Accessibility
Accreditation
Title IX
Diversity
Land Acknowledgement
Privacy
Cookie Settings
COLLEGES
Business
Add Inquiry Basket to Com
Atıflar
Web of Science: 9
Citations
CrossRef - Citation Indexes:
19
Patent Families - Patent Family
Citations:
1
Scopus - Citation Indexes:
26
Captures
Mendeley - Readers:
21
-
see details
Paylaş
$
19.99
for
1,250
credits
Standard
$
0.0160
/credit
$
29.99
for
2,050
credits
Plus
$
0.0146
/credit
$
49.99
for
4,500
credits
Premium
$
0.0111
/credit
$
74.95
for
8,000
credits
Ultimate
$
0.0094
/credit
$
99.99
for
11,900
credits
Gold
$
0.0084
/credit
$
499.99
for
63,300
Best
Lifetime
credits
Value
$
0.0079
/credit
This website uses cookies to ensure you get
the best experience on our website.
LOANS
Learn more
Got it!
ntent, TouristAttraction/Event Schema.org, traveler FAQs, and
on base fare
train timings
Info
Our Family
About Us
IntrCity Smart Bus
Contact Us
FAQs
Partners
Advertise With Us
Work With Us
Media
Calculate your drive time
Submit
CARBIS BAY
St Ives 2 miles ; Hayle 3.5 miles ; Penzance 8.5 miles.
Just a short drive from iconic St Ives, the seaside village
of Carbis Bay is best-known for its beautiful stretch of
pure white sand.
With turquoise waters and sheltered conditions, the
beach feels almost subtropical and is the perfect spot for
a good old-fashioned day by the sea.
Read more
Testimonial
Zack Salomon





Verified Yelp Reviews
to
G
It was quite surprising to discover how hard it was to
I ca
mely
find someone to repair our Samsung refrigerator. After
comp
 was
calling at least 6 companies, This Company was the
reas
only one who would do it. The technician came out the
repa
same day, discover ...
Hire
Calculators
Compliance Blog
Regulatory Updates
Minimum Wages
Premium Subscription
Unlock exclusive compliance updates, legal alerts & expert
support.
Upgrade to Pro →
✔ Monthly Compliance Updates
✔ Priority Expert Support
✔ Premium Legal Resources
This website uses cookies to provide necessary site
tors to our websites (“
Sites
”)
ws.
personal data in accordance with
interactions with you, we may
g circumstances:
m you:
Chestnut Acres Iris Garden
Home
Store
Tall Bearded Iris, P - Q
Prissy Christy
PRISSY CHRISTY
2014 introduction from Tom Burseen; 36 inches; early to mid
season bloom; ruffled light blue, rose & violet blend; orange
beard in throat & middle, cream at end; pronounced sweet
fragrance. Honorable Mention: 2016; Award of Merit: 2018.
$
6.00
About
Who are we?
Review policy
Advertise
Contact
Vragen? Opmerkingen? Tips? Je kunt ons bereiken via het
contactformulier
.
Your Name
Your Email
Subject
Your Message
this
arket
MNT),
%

> [What you should do]
Your answer should be one number: the count of lines holding "from" in the listing.

> [Answer area]
2